A horizontal force of 10 N is applied to a block A as shown in the figure. The mass of blocks A and B are 2 kg and 3 kg, respectively. The blocks slide over a surface where friction coefficient is 0.2. The contact force exerted by block A on block B is

• A. Zero
• B. 6 N
• C. 4 N
• D. 10 N

Answer 1

Answer: (B)

6 N

Answer 2

The contact force exerted by block A on block B can be found by analyzing the forces acting on each block.

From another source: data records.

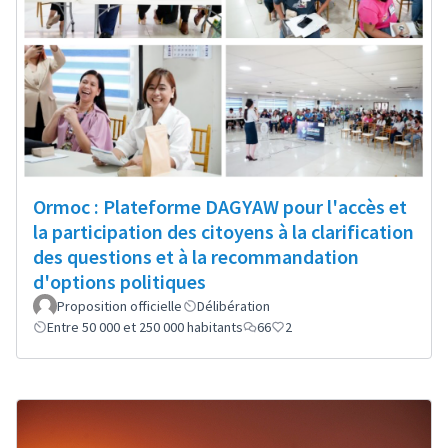
Ormoc : Plateforme DAGYAW pour l'accès et
la participation des citoyens à la clarification
des questions et à la recommandation
d'options politiques
Proposition officielle
Délibération
Entre 50 000 et 250 000 habitants
66
2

1. Calculate the friction forces:

   • Friction on A: $f_A = \mu m_A g = 0.2 \times 2 \times 10 = 4\ \text{N}$
   • Friction on B: $f_B = \mu m_B g = 0.2 \times 3 \times 10 = 6\ \text{N}$

2. Analyze forces on Block B:

   • The only horizontal forces on Block B are the contact force $F_{AB}$ (exerted by A on B) to the right and friction $f_B$ to the left.
   • Equation: $F_{AB} - f_B = m_B a$

3. Analyze the system as a whole:

   • Total mass $= 2 + 3 = 5\ \text{kg}$
   • Total friction $= 4 + 6 = 10\ \text{N}$
   • Net force: $10\ \text{N (applied)} - 10\ \text{N (friction)} = 0$
   • Therefore, the acceleration $a = 0$

4. Determine the contact force:

   • Substitute $a = 0$ into the equation for Block B: $F_{AB} - 6 = 3 \times 0$ $F_{AB} = 6\ \text{N}$

Therefore, the contact force exerted by block A on block B is 6 N.